Esta vez, la maniobra se desarrolló con cierta facilidad. Ascendieron por una empinada ladera, casi a un buen paso de marcha. El ingeniero descubrió a lo lejos el ya conocido desfiladero que llevaba a la llanura. Avanzaban en línea recta bajo los árboles que coronaban la arcillosa pendiente, cuando el ingeniero sufrió un calambre.

— ¡Tómalo tú! — gritó mientras apartaba las manos de las aberturas.

El coordinador acudió al instante, pero el enorme disco ya se inclinaba de costado, acercándose peligrosamente a la herrumbrosa pendiente. Algo chirrió de pronto y se oyó un formidable crujido. El borde de la silbante aspa de molino chocó con la copa de un árbol. Ramas astilladas volaron por el aire. La góndola saltó hacia arriba y se derrumbó de costado, con un fragor infernal. El árbol, arrancado de raíz, azotaba con su copa el cielo. La segunda paleta, que todavía seguía girando, lo partió. Miles de hojas vesiculares estallaron burbujeando. Sobre el árbol abatido, cuyo tronco había formado un socavón en la pendiente, flotó, como si brotara de un hongo, una nube de semillas blancas. Y luego se hizo un silencio total.
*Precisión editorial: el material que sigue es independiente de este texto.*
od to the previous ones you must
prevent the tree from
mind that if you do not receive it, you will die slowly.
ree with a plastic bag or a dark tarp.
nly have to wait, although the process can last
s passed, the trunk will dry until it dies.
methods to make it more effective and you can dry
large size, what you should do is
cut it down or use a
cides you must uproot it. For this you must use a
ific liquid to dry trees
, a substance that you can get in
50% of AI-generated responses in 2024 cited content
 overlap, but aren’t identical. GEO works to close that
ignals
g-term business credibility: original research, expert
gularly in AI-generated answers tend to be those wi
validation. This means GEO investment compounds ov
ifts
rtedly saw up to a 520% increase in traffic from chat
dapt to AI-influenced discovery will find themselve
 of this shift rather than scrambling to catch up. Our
La góndola descansaba sobre la ladera por el lado aplastado.

— ¿La tripulación? — preguntó mecánicamente el coordinador, y sacudió la cabeza.
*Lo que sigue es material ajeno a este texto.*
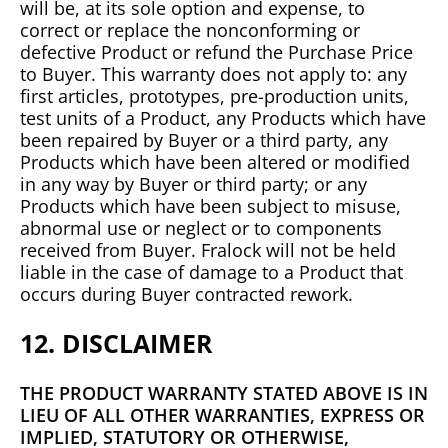
will be, at its sole option and expense, to
correct or replace the nonconforming or
defective Product or refund the Purchase Price
to Buyer. This warranty does not apply to: any
first articles, prototypes, pre-production units,
test units of a Product, any Products which have
been repaired by Buyer or a third party, any
Products which have been altered or modified
in any way by Buyer or third party; or any
Products which have been subject to misuse,
abnormal use or neglect or to components
received from Buyer. Fralock will not be held
liable in the case of damage to a Product that
occurs during Buyer contracted rework.
12. DISCLAIMER
THE PRODUCT WARRANTY STATED ABOVE IS IN
LIEU OF ALL OTHER WARRANTIES, EXPRESS OR
IMPLIED, STATUTORY OR OTHERWISE,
Le parecía tener los oídos rellenos de algodón. Contempló asombrado las nubes de blancas motitas de polvo que volaban en torno a su nariz.
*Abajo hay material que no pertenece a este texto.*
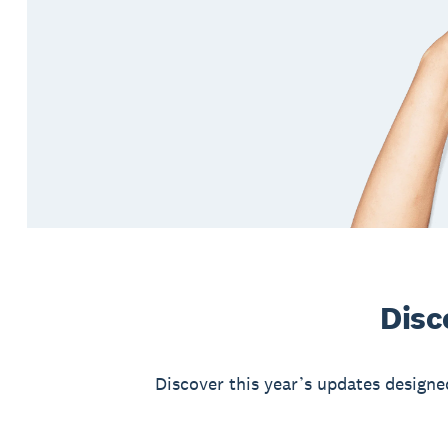
Disc
Discover this year’s updates designe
— Uno — farfulló el ingeniero, y se puso en pie.

— Dos — llegó desde abajo la voz del físico.

— Tres.

El químico apenas podía hablar. Tenía la mano delante de la boca y le resbalaba sangre por la barbilla.

— Cuatro — dijo el cibernético.

Había caído de espaldas, pero no estaba herido.

— Cin…co — estornudó el doctor.

Yacía sobre el suelo de la góndola, sepultado bajo los demás.

Súbitamente, todos estallaron en una estrepitosa carcajada.

Estaban amontonados los unos sobre los otros, cubiertos por una espesa capa de picantes y plumosas semillas, que caían sobre ellos por la fisura superior de la góndola. El ingeniero intentó abrir la barquilla con vigorosos golpes. Todos le ayudaron como mejor pudieron, y en lo que el angosto espacio les permitía, con hombros, manos y espaldas. La cubierta exterior se movió, se oyó un débil crujido, pero no consiguieron abrir la góndola.

— ¿Una vez más? — preguntó tranquilamente el doctor.

Seguía echado sobre el suelo, sin poder moverse.

— Por si les interesa, empiezo a cansarme. ¡Eh! ¿quién es? ¡Quítame los pies de encima ahora mismo!

Entre todos arrancaron el armazón anterior en forma de caballete y comenzaron a golpear rítmicamente con él, como si fuera un martinete, contra el techo. Se abolló, se curvó, se dobló, pero no cedió.

— Ya estoy harto — farfulló agriamente el doctor, y comenzó a levantarse lentamente.

En ese preciso instante, algo crujió en la parte inferior y todos cayeron el suelo, como peras maduras. Rodaron los cinco metros de altura de la pendiente, hasta la base del desfiladero.

— ¿Le ha ocurrido algo a alguien? — preguntó el coordinador.

Estaba manchado de barro y fue el primero en ponerse en pie.

— No. ¡Pero tú estás cubierto de sangre! — exclamó el doctor.

Efectivamente, el coordinador tenía un corte profundo en la cabeza. La herida alcanzaba hasta la mitad de la frente. El doctor le vendó lo mejor que pudo. Los demás habían salido bien librados, con unos cuantos moretones. El químico escupía sangre, porque se había mordido los labios. Se pusieron en marcha en dirección al cohete. Ni una sola vez volvieron la vista atrás para contemplar el destruido aparato.